(PROVIDED DATA Opens)

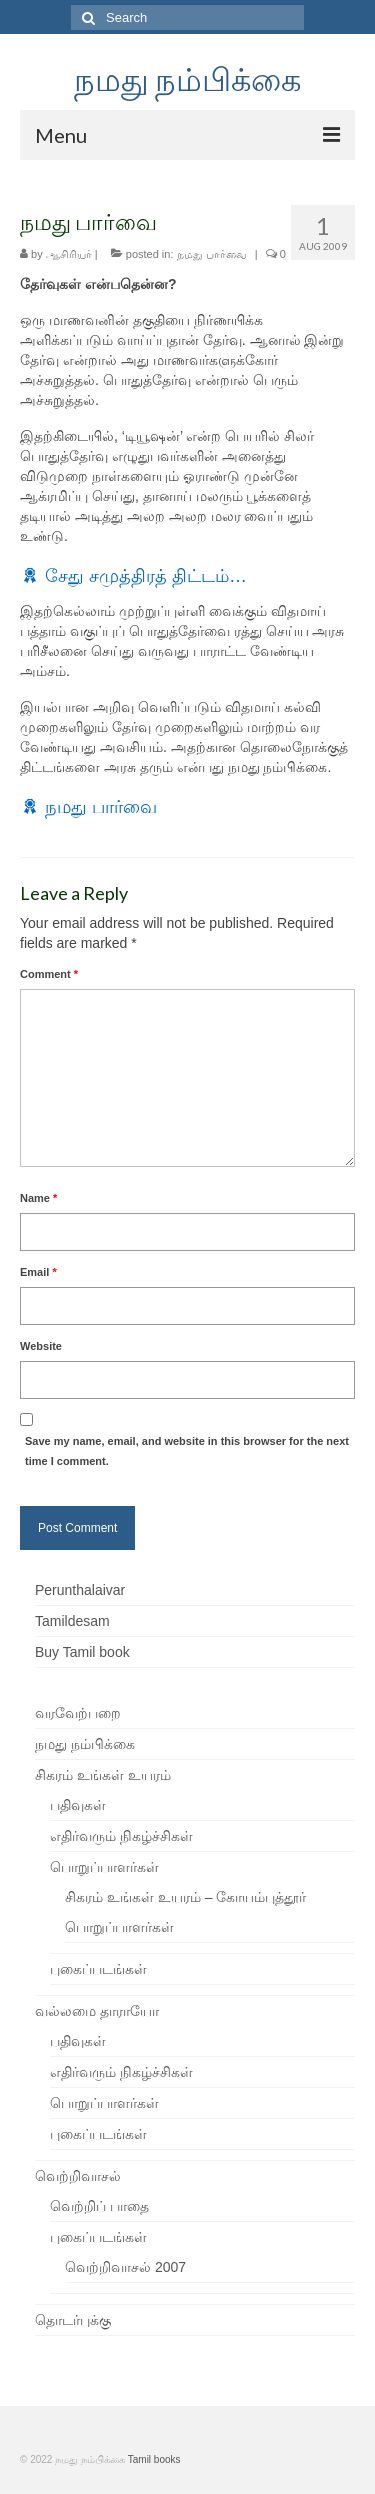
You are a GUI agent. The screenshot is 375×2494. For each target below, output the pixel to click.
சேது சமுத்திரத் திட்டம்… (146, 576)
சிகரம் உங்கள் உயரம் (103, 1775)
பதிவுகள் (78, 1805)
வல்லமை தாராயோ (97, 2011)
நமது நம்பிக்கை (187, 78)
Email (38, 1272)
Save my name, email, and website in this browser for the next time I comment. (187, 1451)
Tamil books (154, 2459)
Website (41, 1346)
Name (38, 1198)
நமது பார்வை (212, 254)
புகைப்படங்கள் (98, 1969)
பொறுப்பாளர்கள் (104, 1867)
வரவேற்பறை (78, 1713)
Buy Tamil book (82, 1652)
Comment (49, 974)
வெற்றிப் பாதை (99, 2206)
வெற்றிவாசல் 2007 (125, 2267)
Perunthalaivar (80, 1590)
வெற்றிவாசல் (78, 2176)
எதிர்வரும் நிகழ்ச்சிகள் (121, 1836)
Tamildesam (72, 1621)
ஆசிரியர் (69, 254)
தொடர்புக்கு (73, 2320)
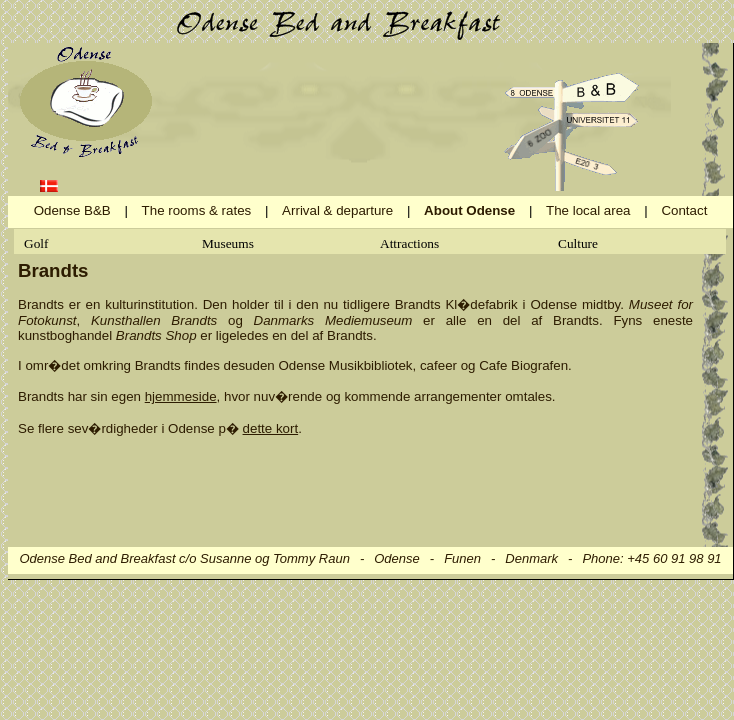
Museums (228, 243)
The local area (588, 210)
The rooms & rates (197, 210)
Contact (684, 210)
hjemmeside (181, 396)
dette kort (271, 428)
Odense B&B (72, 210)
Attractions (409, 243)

(PROVIDED DATA Closes)
(PROVIDED DATA Opens)

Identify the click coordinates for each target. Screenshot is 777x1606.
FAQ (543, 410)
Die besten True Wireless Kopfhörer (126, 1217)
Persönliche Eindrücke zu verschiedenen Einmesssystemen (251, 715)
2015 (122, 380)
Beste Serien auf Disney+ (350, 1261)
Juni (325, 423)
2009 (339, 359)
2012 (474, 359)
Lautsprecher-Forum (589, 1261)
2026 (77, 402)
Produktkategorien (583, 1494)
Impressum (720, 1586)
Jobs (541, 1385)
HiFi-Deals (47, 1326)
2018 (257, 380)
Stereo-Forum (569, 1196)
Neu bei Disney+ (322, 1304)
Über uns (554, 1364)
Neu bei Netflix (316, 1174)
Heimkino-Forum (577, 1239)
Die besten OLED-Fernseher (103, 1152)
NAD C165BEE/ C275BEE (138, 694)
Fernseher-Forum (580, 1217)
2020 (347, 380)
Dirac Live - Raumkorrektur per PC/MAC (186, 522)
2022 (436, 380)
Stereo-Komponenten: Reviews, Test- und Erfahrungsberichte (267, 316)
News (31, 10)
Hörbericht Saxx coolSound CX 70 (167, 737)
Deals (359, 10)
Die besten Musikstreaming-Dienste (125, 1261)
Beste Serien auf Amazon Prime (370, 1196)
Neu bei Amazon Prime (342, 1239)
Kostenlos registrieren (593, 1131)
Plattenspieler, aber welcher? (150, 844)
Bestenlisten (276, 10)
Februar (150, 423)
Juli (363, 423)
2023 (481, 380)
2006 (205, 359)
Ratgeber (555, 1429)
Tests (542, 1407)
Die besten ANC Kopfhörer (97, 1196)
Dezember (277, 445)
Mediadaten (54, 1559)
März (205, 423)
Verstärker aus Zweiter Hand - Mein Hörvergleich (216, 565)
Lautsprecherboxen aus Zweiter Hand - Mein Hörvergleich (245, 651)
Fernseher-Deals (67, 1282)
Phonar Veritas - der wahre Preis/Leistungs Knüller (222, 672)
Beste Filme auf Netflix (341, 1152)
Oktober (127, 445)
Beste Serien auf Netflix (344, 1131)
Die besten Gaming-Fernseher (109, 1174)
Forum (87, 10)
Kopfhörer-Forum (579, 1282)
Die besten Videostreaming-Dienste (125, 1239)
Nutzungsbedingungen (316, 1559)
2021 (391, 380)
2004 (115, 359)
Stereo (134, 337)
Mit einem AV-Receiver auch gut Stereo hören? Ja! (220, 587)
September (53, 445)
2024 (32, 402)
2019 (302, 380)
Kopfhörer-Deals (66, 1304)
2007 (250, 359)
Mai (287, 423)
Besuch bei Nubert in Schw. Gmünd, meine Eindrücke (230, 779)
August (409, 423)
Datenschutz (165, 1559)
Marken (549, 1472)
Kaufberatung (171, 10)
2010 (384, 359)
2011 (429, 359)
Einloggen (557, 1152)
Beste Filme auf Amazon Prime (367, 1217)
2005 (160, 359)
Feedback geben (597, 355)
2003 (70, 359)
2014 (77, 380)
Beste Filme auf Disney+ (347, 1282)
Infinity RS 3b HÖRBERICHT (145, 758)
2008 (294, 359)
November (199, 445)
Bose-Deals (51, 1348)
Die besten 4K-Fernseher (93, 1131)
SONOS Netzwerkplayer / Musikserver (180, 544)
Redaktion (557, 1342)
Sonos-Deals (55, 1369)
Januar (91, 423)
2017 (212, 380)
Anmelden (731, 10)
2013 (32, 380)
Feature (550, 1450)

(PROVIDED DATA Closes)
(PROVIDED DATA Opens)

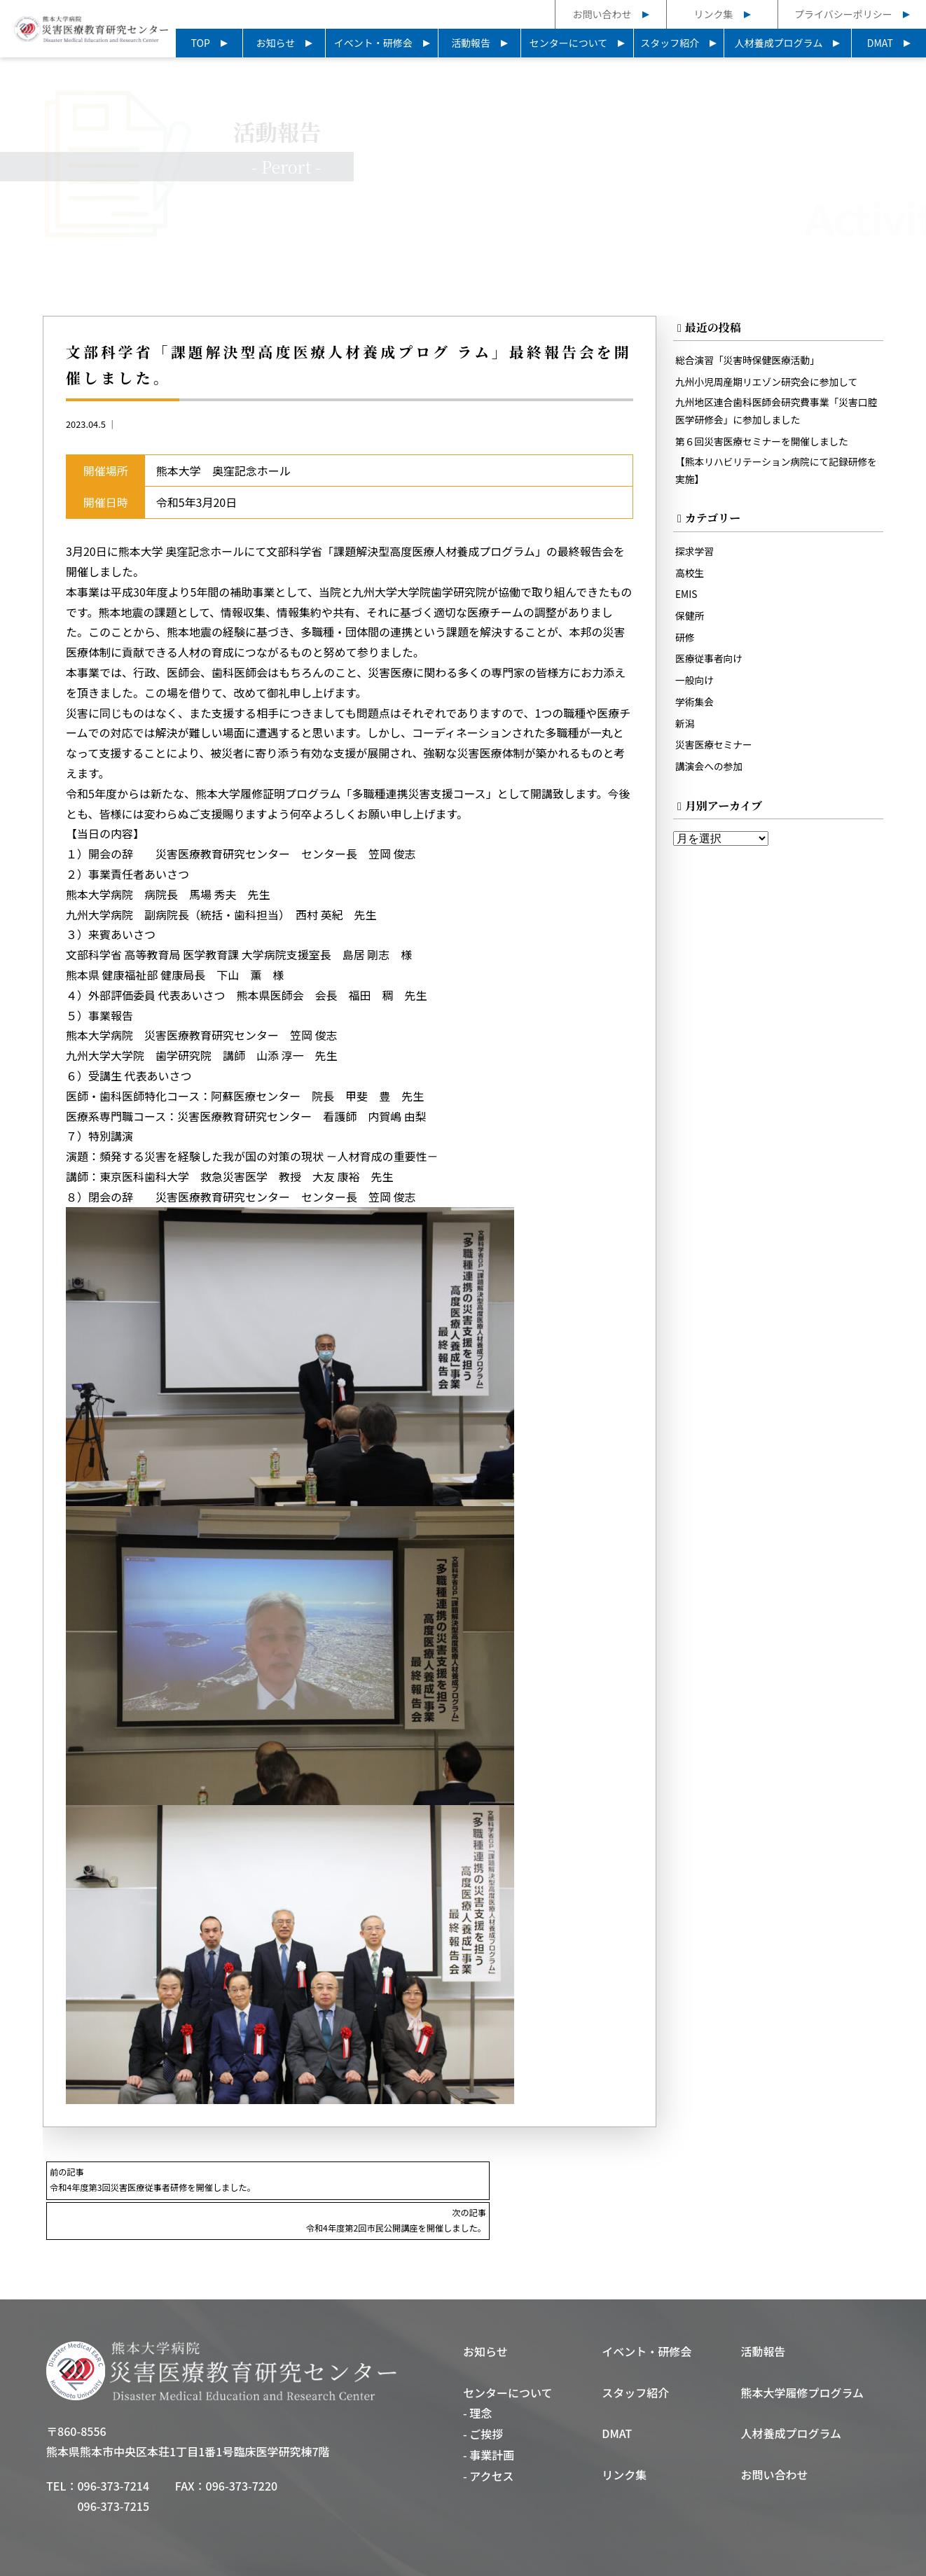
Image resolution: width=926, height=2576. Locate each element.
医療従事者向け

(PROVIDED DATA Closes)

* DESCRIPTION OF THE TASK
Copy out every line of the data where the word "Dienste" occurs.

* PROBLEM SOLUTION
Die besten Musikstreaming-Dienste (125, 1261)
Die besten Videostreaming-Dienste (125, 1239)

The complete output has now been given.